(RAW DATA begins)

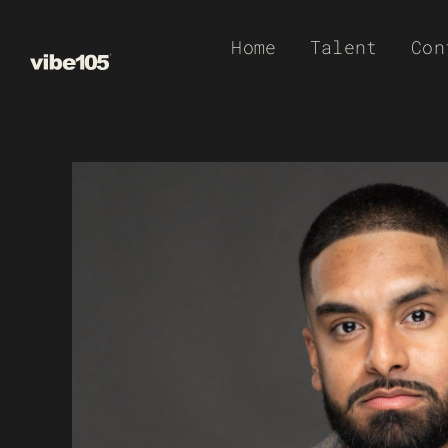
Skip
Home
Talent
Con
to
content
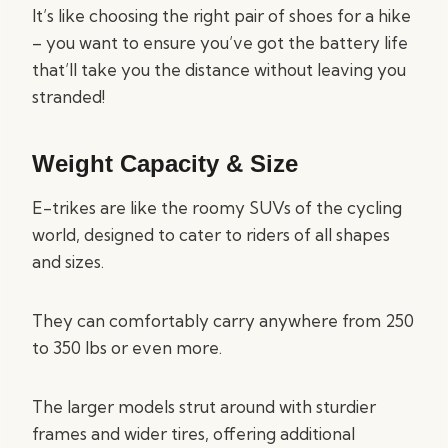
It’s like choosing the right pair of shoes for a hike
– you want to ensure you’ve got the battery life
that’ll take you the distance without leaving you
stranded!
Weight Capacity & Size
E-trikes are like the roomy SUVs of the cycling
world, designed to cater to riders of all shapes
and sizes.
They can comfortably carry anywhere from 250
to 350 lbs or even more.
The larger models strut around with sturdier
frames and wider tires, offering additional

(RAW DATA ends)

** TASK BRIEF **
For this exercise, gather every line of the data that contains the word "like".

** TASK RESULT **
It’s like choosing the right pair of shoes for a hike
E-trikes are like the roomy SUVs of the cycling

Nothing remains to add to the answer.